Do you say it is a sin for a man not to feel the way you do?

I merely ask.

The music of the Jars may be heart-rendingly beautiful. It may speak to you directly, wash the stains of sin and selfishness away and let you into the presence of the One who is more important than anything in this world.

And He may have another vessel, another piece of music, another book, another man's words, to do the same for me.

Would I sin in not responding in a way you believe to be right?

I merely ask.

timollie said...

That would be the exact reason that I stopped going to Houghton concerts, other than coffeehouses, after my freshman year. They drove me nuts.

Anonymous said...

lol . . . .

That's interesting. I must say that I find myself on both sides of this idea at once. I cannot help but agree that beauty and art should move a person. There are also times when I listen to great music, like Shostikovich's tenth symphony, and others just don't get it. It doesn't speak to them. Perhaps it has to do with a lack of relelvant prior experiences.

But at the same time I cannot help but feel that I myself am often wrapped in "hobbies and little luxuries". I'd like to think I still risk and still love. But perhaps I don't risk much after all. Perhaps this is why I've been feeling detachted lately.

Last night I spent the evening in my room, alone. . . . Andrew was out with friends, and Nathan was with friends too. I found myself playing computer games, watching TV, surfing the internet, . . . doing chainmail. . . while wondering why I wasn't also out with friends. Yet strangely my emotions weren't stirred up by the loneliness. Of course my nature seems to be one that rolls with the punches even when it doesn't really need to.

Nice post . . . . we need to play miniatures again . . . .

David

Anonymous said...

wow . . . . I think you were swept in the moment, and now your spectators have nailed you to a cross . . .. lol

I'm sure though that behind all that is said is warm-hearted appreciation and good intentions. Such is true at least of my comments and most probably of Steve's also.

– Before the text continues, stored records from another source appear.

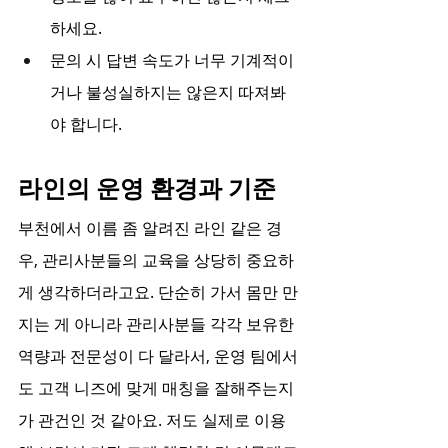
하세요.
문의 시 답변 속도가 너무 기계적이
거나 불성실하지는 않은지 따져봐
야 합니다.
라인의 운영 환경과 기준
부천에서 이름 좀 알려진 라인 같은 경
우, 관리사분들의 교육을 상당히 중요하
게 생각하더라고요. 단순히 가서 몸만 만
지는 게 아니라 관리사분들 각각 보유한 
역량과 전문성이 다 달라서, 운영 팀에서
도 고객 니즈에 맞게 매칭을 잘해주는지
가 관건인 것 같아요. 저도 실제로 이용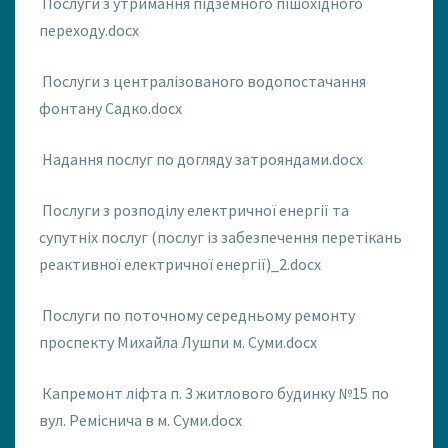
Послуги з утримання підземного пішохідного
переходу.docx
Послуги з централізованого водопостачання
фонтану Садко.docx
Надання послуг по догляду затрояндами.docx
Послуги з розподілу електричної енергії та
супутніх послуг (послуг із забезпечення перетікань
реактивної електричної енергії)_2.docx
Послуги по поточному середньому ремонту
проспекту Михайла Лушпи м. Суми.docx
Капремонт ліфта п. 3 житлового будинку №15 по
вул. Реміснича в м. Суми.docx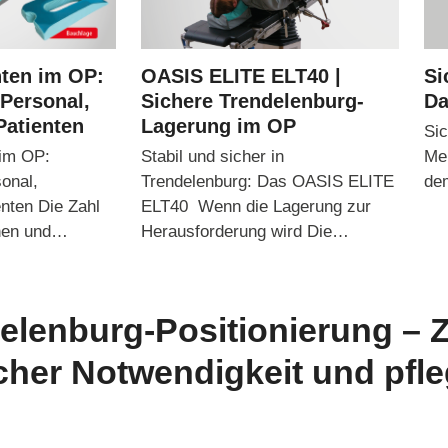
nten im OP:
OASIS ELITE ELT40 |
Si
 Personal,
Sichere Trendelenburg-
Da
Patienten
Lagerung im OP
Sic
 im OP:
Stabil und sicher in
Meh
sonal,
Trendelenburg: Das OASIS ELITE
de
enten Die Zahl
ELT40 Wenn die Lagerung zur
nnen und…
Herausforderung wird Die…
delenburg-Positionierung – 
cher Notwendigkeit und pfl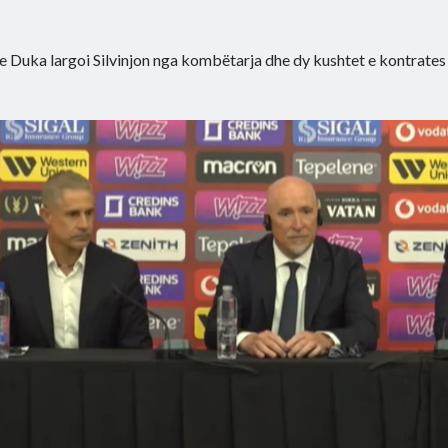
e Duka largoi Silvinjon nga kombëtarja dhe dy kushtet e kontrate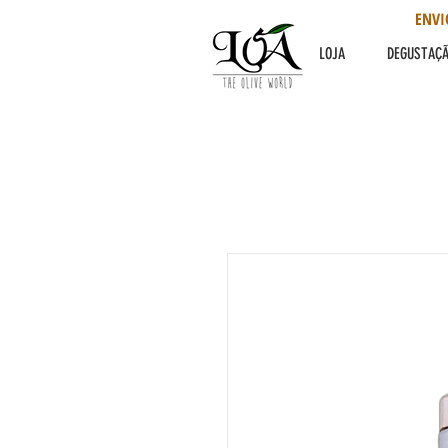
ENVI
LOJA
DEGUSTAÇ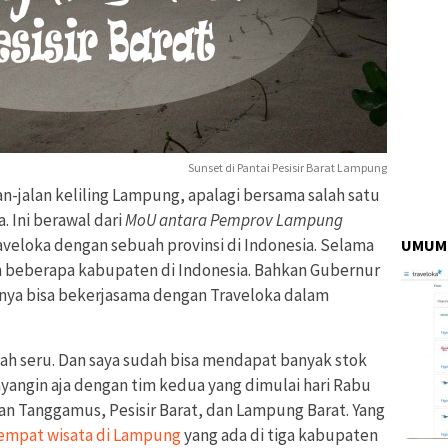
Sunset di Pantai Pesisir Barat Lampung
lan-jalan keliling Lampung, apalagi bersama salah satu
. Ini berawal dari
MoU antara Pemprov Lampung
veloka dengan sebuah provinsi di Indonesia. Selama
UMUM
n beberapa kabupaten di Indonesia. Bahkan Gubernur
a bisa bekerjasama dengan Traveloka dalam
dah seru. Dan saya sudah bisa mendapat banyak stok
Bayangin aja dengan tim kedua yang dimulai hari Rabu
an Tanggamus, Pesisir Barat, dan Lampung Barat. Yang
empat wisata di Lampung
yang ada di tiga kabupaten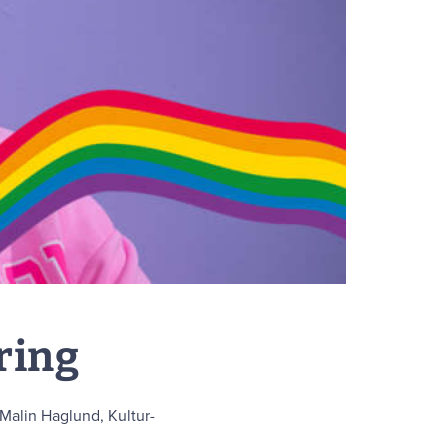
ring
 Malin Haglund, Kultur-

Can't wait to see you again!

David

Ben said...

Holcomb, you silly existentialist.

I know that feeling all too well. It killed me to have the Houghton CAB concerts so poorly attended and then when we did get attendance to have the crowd sit like mindless drones.

Anonymous said...

Nephew,
I must say, you have a way with words. I want you to know that while I read this I was awed by your passion. I feel your heart and the ache and pain of it when you are so filled with the passion of the Lord and want the world to know it and feel it too. How much Jesus must have felt that way on the cross. Feeling the pain of the whole world and yet being so full of love for us that He endured it all.
I was so moved by your words. I love you nephew.